Return only those lines of the records below in which "смартфонов" appears.

┌────────

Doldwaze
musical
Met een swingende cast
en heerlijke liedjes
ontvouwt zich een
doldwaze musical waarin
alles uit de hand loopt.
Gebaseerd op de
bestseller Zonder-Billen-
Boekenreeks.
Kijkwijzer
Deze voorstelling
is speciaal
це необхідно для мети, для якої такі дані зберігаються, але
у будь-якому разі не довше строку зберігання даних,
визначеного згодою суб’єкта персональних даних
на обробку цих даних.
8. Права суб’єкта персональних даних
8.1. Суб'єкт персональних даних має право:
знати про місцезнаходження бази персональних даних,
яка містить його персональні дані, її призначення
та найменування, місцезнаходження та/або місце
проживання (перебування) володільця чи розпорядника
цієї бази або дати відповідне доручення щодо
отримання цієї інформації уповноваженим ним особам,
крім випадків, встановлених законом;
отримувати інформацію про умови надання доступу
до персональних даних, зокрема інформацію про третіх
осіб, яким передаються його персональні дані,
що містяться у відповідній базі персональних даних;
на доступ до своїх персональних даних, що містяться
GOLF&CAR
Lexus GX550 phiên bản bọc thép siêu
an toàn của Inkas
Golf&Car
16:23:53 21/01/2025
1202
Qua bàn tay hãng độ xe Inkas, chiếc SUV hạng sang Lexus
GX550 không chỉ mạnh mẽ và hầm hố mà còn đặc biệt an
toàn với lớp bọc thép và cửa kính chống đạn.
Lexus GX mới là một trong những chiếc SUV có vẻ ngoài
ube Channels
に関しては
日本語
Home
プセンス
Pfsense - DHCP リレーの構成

└────────
┌────────

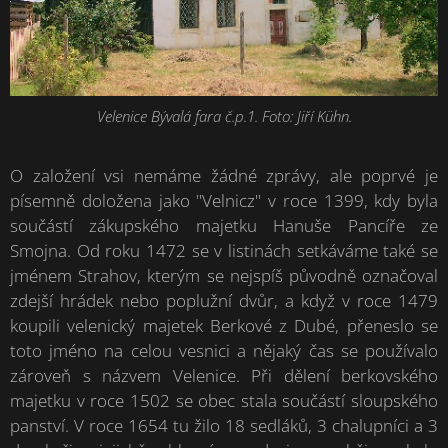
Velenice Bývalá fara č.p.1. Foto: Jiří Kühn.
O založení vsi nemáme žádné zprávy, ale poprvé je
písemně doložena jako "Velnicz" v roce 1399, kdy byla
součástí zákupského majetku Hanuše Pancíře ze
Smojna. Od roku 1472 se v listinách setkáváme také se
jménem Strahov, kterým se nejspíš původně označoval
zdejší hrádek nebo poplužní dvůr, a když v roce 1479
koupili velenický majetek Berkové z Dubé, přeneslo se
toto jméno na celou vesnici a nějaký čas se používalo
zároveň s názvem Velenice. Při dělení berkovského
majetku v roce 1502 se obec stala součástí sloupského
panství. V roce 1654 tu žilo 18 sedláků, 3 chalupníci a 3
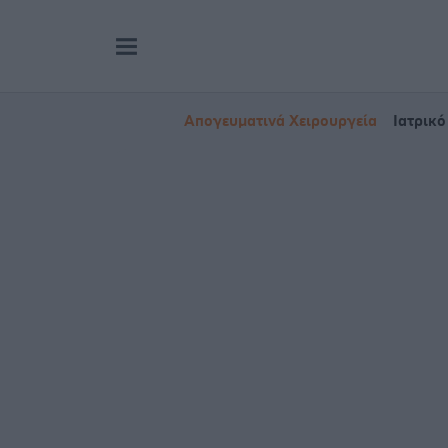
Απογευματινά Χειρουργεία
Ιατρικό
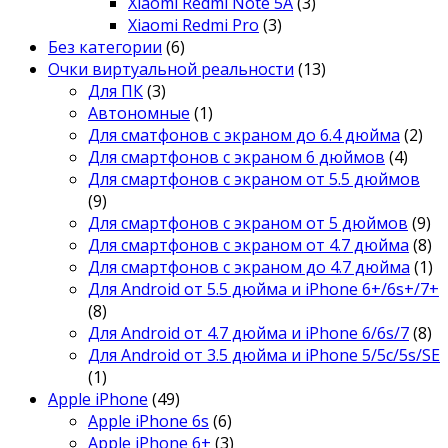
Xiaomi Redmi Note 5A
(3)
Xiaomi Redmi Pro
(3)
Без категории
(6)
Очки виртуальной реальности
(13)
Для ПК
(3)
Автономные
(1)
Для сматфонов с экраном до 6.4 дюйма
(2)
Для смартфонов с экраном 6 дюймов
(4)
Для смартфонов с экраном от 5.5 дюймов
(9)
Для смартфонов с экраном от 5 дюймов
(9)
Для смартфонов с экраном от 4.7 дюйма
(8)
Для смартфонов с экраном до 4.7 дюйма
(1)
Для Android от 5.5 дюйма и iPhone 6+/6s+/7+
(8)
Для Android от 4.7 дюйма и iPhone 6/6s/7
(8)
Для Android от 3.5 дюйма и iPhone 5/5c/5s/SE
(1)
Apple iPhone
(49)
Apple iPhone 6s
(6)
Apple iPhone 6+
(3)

└────────
┌────────

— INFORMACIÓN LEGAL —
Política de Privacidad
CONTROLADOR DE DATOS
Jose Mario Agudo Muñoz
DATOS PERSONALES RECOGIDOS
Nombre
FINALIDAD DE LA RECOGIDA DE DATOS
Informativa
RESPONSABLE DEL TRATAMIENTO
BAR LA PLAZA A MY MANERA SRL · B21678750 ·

└────────

- Exercise response
Для смартфонов с экраном 6 дюймов
Для смартфонов с экраном от 5.5 дюймов
Для смартфонов с экраном от 5 дюймов
Для смартфонов с экраном от 4.7 дюйма
Для смартфонов с экраном до 4.7 дюйма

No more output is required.